Die Königin hatte gute Gründe, der Genfer Bibel das königliche Siegel, das ihre Zustimmung signalisierte, zu verweigern. Einmal war dieses Buch das Produkt von Menschen, in denen sie rebellische Hitzköpfe sah, da die Genfer Emigranten allesamt das Hoheitsrecht ihrer Schwester Maria nicht anerkannt hatten. Natürlich war Elisabeth gegen die katholischen Anschauungen Marias, aber sie bestand hartnäckig darauf, daß einem Souverän zu gehorchen ist — auf Gedeih oder Verderb. Und niemals verzieh sie John Knox die in einem scharfen Traktat aufgestellte Behauptung, Frauen gäben schlechte Monarchen ab! Eine Bibel zu fördern, die von Leuten herausgegeben wurde, die solche Sachen predigten, wäre ja geradezu, als ob man eine Revolution heraufbeschwörte!
Elisabeth hatte noch einen weiteren Grund, die Genfer Bibel abzulehnen. Ihr Text und besonders die Anmerkungen bargen viel Zündstoff für Streit. Die Kommentare zur Offenbarung beleidigten die Katholiken, von denen es in England noch viele gab.
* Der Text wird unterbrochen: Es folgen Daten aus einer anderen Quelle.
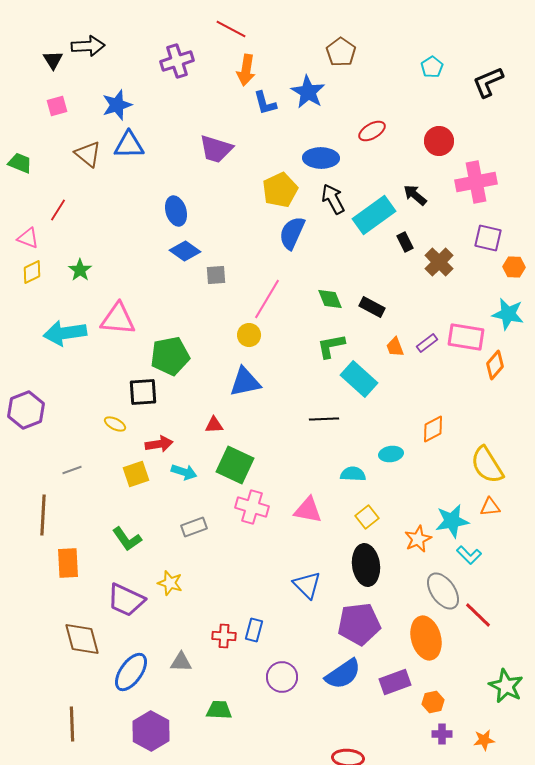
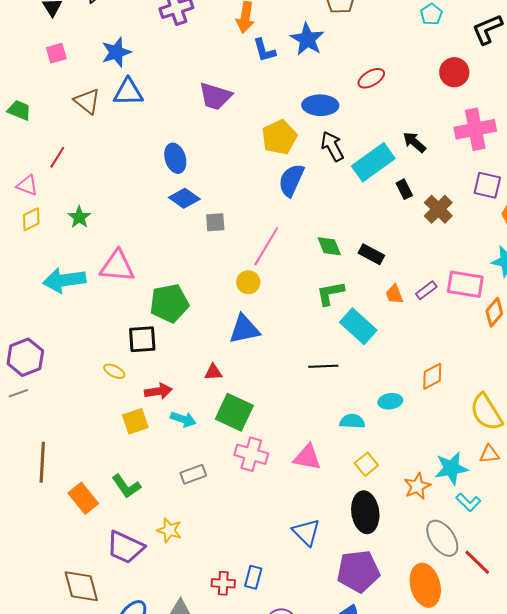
red circle: (439, 141) -> (454, 72), moved
gray line: (72, 470) -> (18, 393), moved
orange rectangle: (68, 563) -> (83, 498), moved, turned -36

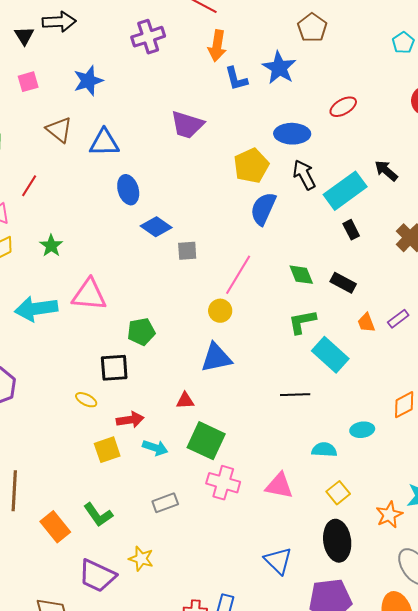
blue triangle: (128, 92) -> (104, 143), moved
blue ellipse: (175, 158) -> (128, 190), moved
black rectangle: (404, 189) -> (351, 230), moved
green pentagon: (169, 303) -> (141, 332), size x0.7

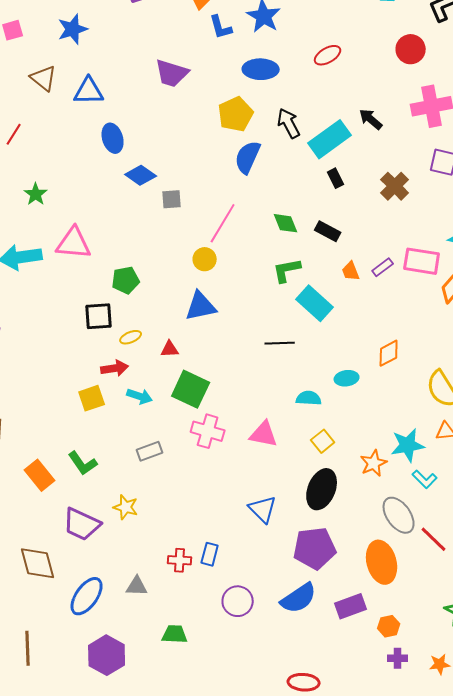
blue ellipse: (292, 134) -> (261, 69), moved
yellow ellipse: (86, 400) -> (131, 337), moved, turned -50
black ellipse: (337, 541) -> (322, 489), turned 30

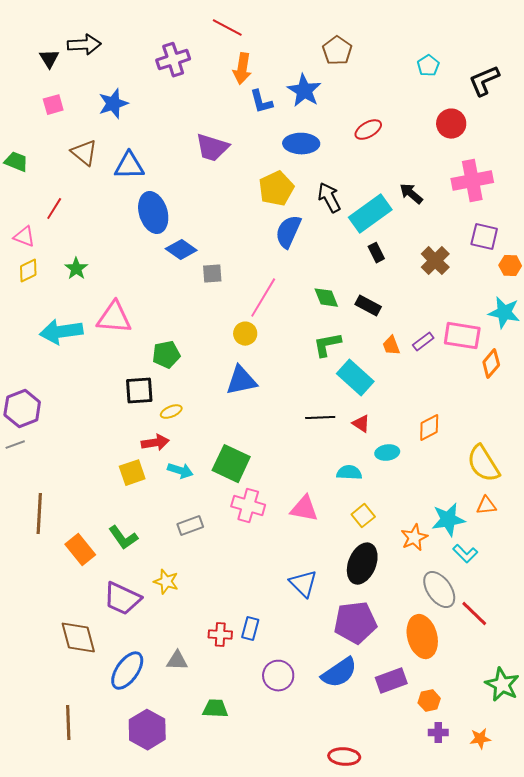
blue ellipse: (113, 138) -> (153, 213), size x1.4
red triangle: (170, 349) -> (361, 424), moved, turned 36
In den Anmerkungen wurde keine Gelegenheit versäumt, darauf hinzuweisen, daß alle bösen Gewalten in der Offenbarung — der Rote Drache und so weiter — Sinnbilder für den Papst und die Römische Kirche darstellten. Aber Elisabeth wollte ihre Kirche und ihr Volk einigen, nicht spalten. Und so beschloß sie einfach, keine Bibel zu unterstützen, die so sehr zur Fortsetzung des Krieges zwischen Protestanten und Katholiken in ihrem Land beitrug.
ZUSAMMENFASSUNG
Die Genfer Bibel war in gewisser Hinsicht das, was sich das Volk in England schon immer gewünscht hatte. Sie war eine genaue Übersetzung, ihre Sprache war wundervoll anzuhören, wenn man sie laut las, sie war leicht zu handhaben und allgemein zugänglich. Sie gab den Menschen die biblische Wahrheit in einer Sprache, die sie verstehen und in ihrem Herzen tragen konnten.
Aber im Grunde war die Genfer Bibel eine Partisanenbibel. Die darin enthaltenen Anmerkungen und Kommentare waren bei aller Gelehrtheit gespickt mit Stacheln und Feindseligkeiten. Elisabeth aber wollte für ihr Volk eine Bibel, die den Geist des Segens ausstrahlte. Es wurde die Aufgabe ihres Nachfolgers, Jakobs VI. von Schottland, eine solche Bibel — die King-James-Bibel — ins Leben zu rufen. Dabei aber stützten auch er und seine Übersetzer sich weithin auf die Genfer Bibel. Sie entnahmen ihr das Beste, das sie zu bieten hatte — und vermieden das Schlechte.